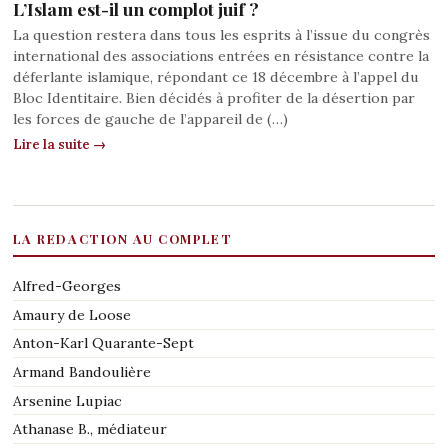
L’Islam est-il un complot juif ?
La question restera dans tous les esprits à l’issue du congrès
international des associations entrées en résistance contre la
déferlante islamique, répondant ce 18 décembre à l’appel du
Bloc Identitaire. Bien décidés à profiter de la désertion par
les forces de gauche de l’appareil de (…)
Lire la suite →
LA REDACTION AU COMPLET
Alfred-Georges
Amaury de Loose
Anton-Karl Quarante-Sept
Armand Bandoulière
Arsenine Lupiac
Athanase B., médiateur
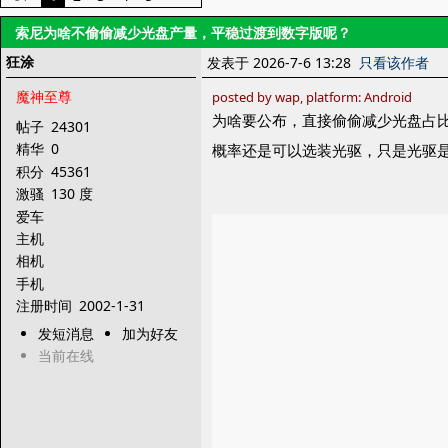
索尼为啥不偷偷减少光盘产量，平稳过渡到数字版呢？
狂涂
发表于 2026-7-6 13:28
只看该作者
魔神至尊
posted by wap, platform: Android
为啥要公布，直接偷偷减少光盘占比
帖子
24301
精华
0
概率还是可以选装光驱，只是光驱是用
积分
45361
激骚
130 度
爱车
主机
相机
手机
注册时间
2002-1-31
发短消息
加为好友
当前在线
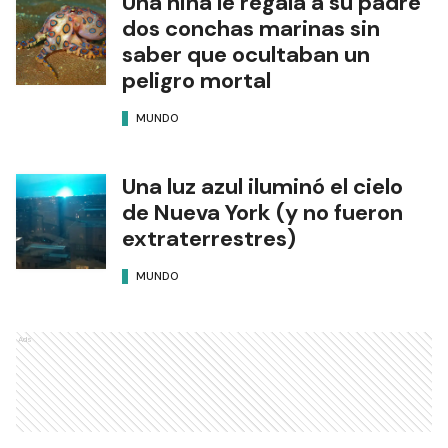
Una niña le regala a su padre
dos conchas marinas sin
saber que ocultaban un
peligro mortal
MUNDO
Una luz azul iluminó el cielo
de Nueva York (y no fueron
extraterrestres)
MUNDO
Ads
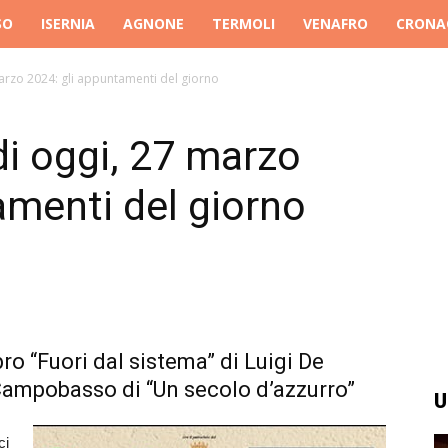
SO
ISERNIA
AGNONE
TERMOLI
VENAFRO
CRONA
marzo 2024: gli appuntamenti del giorno
di oggi, 27 marzo
amenti del giorno
ro “Fuori dal sistema” di Luigi De
Campobasso di “Un secolo d’azzurro”
U
i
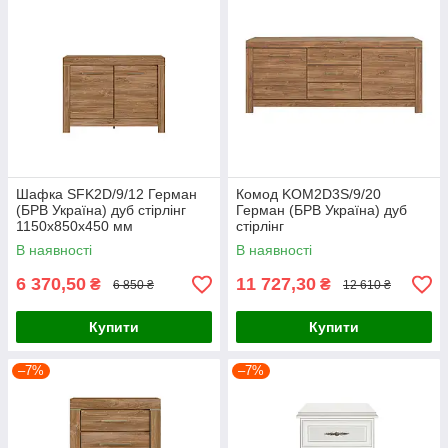
Шафка SFK2D/9/12 Герман
Комод KOM2D3S/9/20
(БРВ Україна) дуб стірлінг
Герман (БРВ Україна) дуб
1150х850х450 мм
стірлінг
В наявності
В наявності
6 370,50
11 727,30
₴
₴
6 850 ₴
12 610 ₴
Купити
Купити
–7%
–7%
####################
_The task_: Which lines of the records above contain the word "marzo"? Report each one in full.

_Solved problem_:
marzo 2024: gli appuntamenti del giorno
di oggi, 27 marzo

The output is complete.